Well, I can not speak for Jeff, but YES! If you can tolerate the weight, the mechanical hum (damn hard to get rid of it), not to mention that you can't place it near the anlog front-end (electrical hum), then I would concur that choke inputs are better.
Why?
Lots of reasons.
One, current peaks on the transformer are much lower. This helps to reduce gabage created by the recitifiers switching on and off.
Two, it adds ripple reduction. Back when all we had was tube amps, with wimpy little filter caps, we had to use choke input supplies. Somehow, things still managed to sound good. Right?

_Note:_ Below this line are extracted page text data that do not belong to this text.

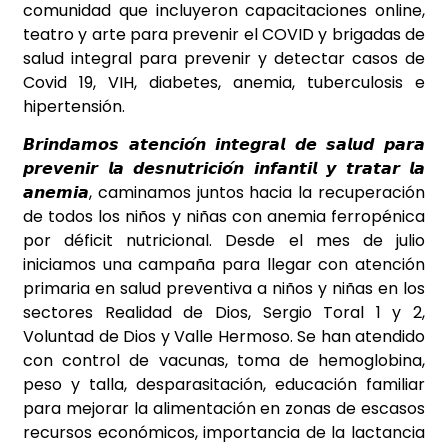
comunidad que incluyeron capacitaciones online,
teatro y arte para prevenir el COVID y brigadas de
salud integral para prevenir y detectar casos de
Covid 19, VIH, diabetes, anemia, tuberculosis e
hipertensión.
𝘽𝙧𝙞𝙣𝙙𝙖𝙢𝙤𝙨 𝙖𝙩𝙚𝙣𝙘𝙞𝙤́𝙣 𝙞𝙣𝙩𝙚𝙜𝙧𝙖𝙡 𝙙𝙚 𝙨𝙖𝙡𝙪𝙙 𝙥𝙖𝙧𝙖
𝙥𝙧𝙚𝙫𝙚𝙣𝙞𝙧 𝙡𝙖 𝙙𝙚𝙨𝙣𝙪𝙩𝙧𝙞𝙘𝙞𝙤́𝙣 𝙞𝙣𝙛𝙖𝙣𝙩𝙞𝙡 𝙮 𝙩𝙧𝙖𝙩𝙖𝙧 𝙡𝙖
𝙖𝙣𝙚𝙢𝙞𝙖, caminamos juntos hacia la recuperación
de todos los niños y niñas con anemia ferropénica
por déficit nutricional. Desde el mes de julio
iniciamos una campaña para llegar con atención
primaria en salud preventiva a niños y niñas en los
sectores Realidad de Dios, Sergio Toral 1 y 2,
Voluntad de Dios y Valle Hermoso. Se han atendido
con control de vacunas, toma de hemoglobina,
peso y talla, desparasitación, educación familiar
para mejorar la alimentación en zonas de escasos
recursos económicos, importancia de la lactancia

Yeah, I know.....only two reasons. Yes, but. There are sublte interactions between transformer VA rating and core utilisation, peak charging curents, filter cap size and ESR/ESL, that can not be easily explained. (Trust me, ok?) You could spend a lifetime building amps, and not be able to explain or predict how it all works.
Anyway, the Far East market is very demanding. If Jeff said that his agents there kvetched about hum, then I would take that as gospel.
As for batteries:
I know it sounds counter-intuitive, but batteries sound noisy. I realise in many circles that is the hot mod of choice, but listen to one long enough, and you will concur. Sure, no 120 Hz ripple, but that may be its only advantage.
I believe the SMPS that Jeff uses employs a technique called "power factor correction". To the user, how it actually works should not be important. What should be important is that it should reduce noise generated in the AC/DC process.